Directions for this task:
What is needed is an exact copy of the entries below, with the pictures left out.

=== Section Start ===

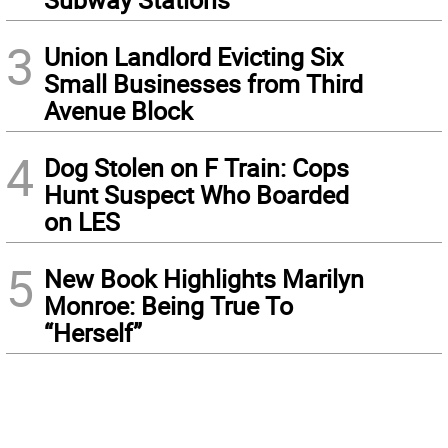
3
Union Landlord Evicting Six
Small Businesses from Third
Avenue Block
4
Dog Stolen on F Train: Cops
Hunt Suspect Who Boarded
on LES
5
New Book Highlights Marilyn
Monroe: Being True To
“Herself”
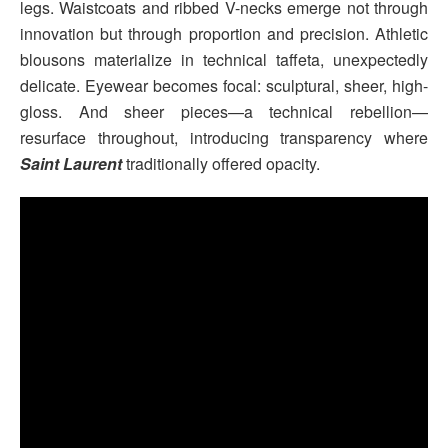
legs. Waistcoats and ribbed V-necks emerge not through
innovation but through proportion and precision. Athletic
blousons materialize in technical taffeta, unexpectedly
delicate. Eyewear becomes focal: sculptural, sheer, high-
gloss. And sheer pieces—a technical rebellion—
resurface throughout, introducing transparency where
Saint Laurent
traditionally offered opacity.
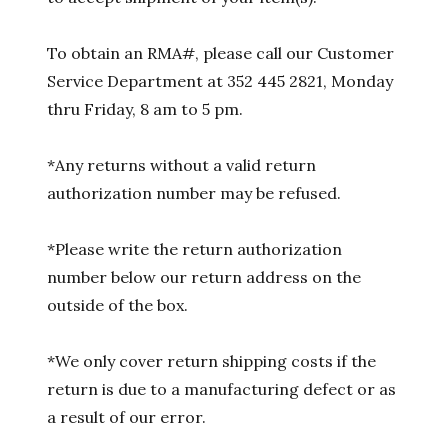
To obtain an RMA#, please call our Customer
Service Department at 352 445 2821, Monday
thru Friday, 8 am to 5 pm.
*Any returns without a valid return
authorization number may be refused.
*Please write the return authorization
number below our return address on the
outside of the box.
*We only cover return shipping costs if the
return is due to a manufacturing defect or as
a result of our error.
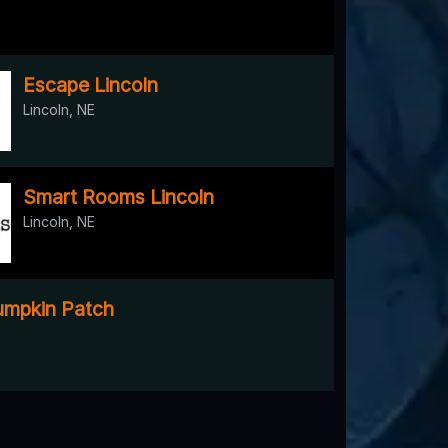
Escape Lincoln
Lincoln, NE
Smart Rooms Lincoln
Lincoln, NE
mpkin Patch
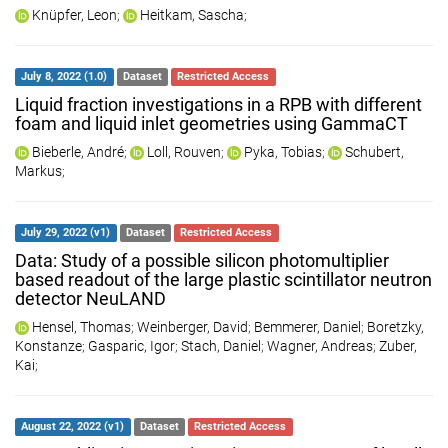
Knüpfer, Leon
;
Heitkam, Sascha
;
July 8, 2022 (1.0)
Dataset
Restricted Access
Liquid fraction investigations in a RPB with different
foam and liquid inlet geometries using GammaCT
Bieberle, André
;
Loll, Rouven
;
Pyka, Tobias
;
Schubert,
Markus
;
July 29, 2022 (v1)
Dataset
Restricted Access
Data: Study of a possible silicon photomultiplier
based readout of the large plastic scintillator neutron
detector NeuLAND
Hensel, Thomas
;
Weinberger, David
;
Bemmerer, Daniel
;
Boretzky,
Konstanze
;
Gasparic, Igor
;
Stach, Daniel
;
Wagner, Andreas
;
Zuber,
Kai
;
August 22, 2022 (v1)
Dataset
Restricted Access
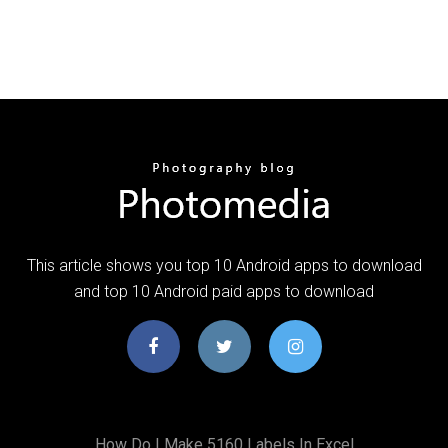
This article shows you top 10 Android apps to download
and top 10 Android paid apps to download
How Do I Make 5160 Labels In Excel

=== Section End ===

Your response:
3
Union Landlord Evicting Six
Small Businesses from Third
Avenue Block
4
Dog Stolen on F Train: Cops
Hunt Suspect Who Boarded
on LES
5
New Book Highlights Marilyn
Monroe: Being True To
“Herself”
legs. Waistcoats and ribbed V-necks emerge not through
innovation but through proportion and precision. Athletic
blousons materialize in technical taffeta, unexpectedly
delicate. Eyewear becomes focal: sculptural, sheer, high-
gloss. And sheer pieces—a technical rebellion—
resurface throughout, introducing transparency where
Saint Laurent
traditionally offered opacity.
To obtain an RMA#, please call our Customer
Service Department at 352 445 2821, Monday
thru Friday, 8 am to 5 pm.
*Any returns without a valid return
authorization number may be refused.
*Please write the return authorization
number below our return address on the
outside of the box.
*We only cover return shipping costs if the
return is due to a manufacturing defect or as
a result of our error.
Escape Lincoln
Lincoln, NE
Smart Rooms Lincoln
Lincoln, NE
mpkin Patch
Knüpfer, Leon
;
Heitkam, Sascha
;
July 8, 2022 (1.0)
Dataset
Restricted Access
Liquid fraction investigations in a RPB with different
foam and liquid inlet geometries using GammaCT
Bieberle, André
;
Loll, Rouven
;
Pyka, Tobias
;
Schubert,
Markus
;
July 29, 2022 (v1)
Dataset
Restricted Access
Data: Study of a possible silicon photomultiplier
based readout of the large plastic scintillator neutron
detector NeuLAND
Hensel, Thomas
;
Weinberger, David
;
Bemmerer, Daniel
;
Boretzky,
Konstanze
;
Gasparic, Igor
;
Stach, Daniel
;
Wagner, Andreas
;
Zuber,
Kai
;
August 22, 2022 (v1)
Dataset
Restricted Access
This article shows you top 10 Android apps to download
and top 10 Android paid apps to download
How Do I Make 5160 Labels In Excel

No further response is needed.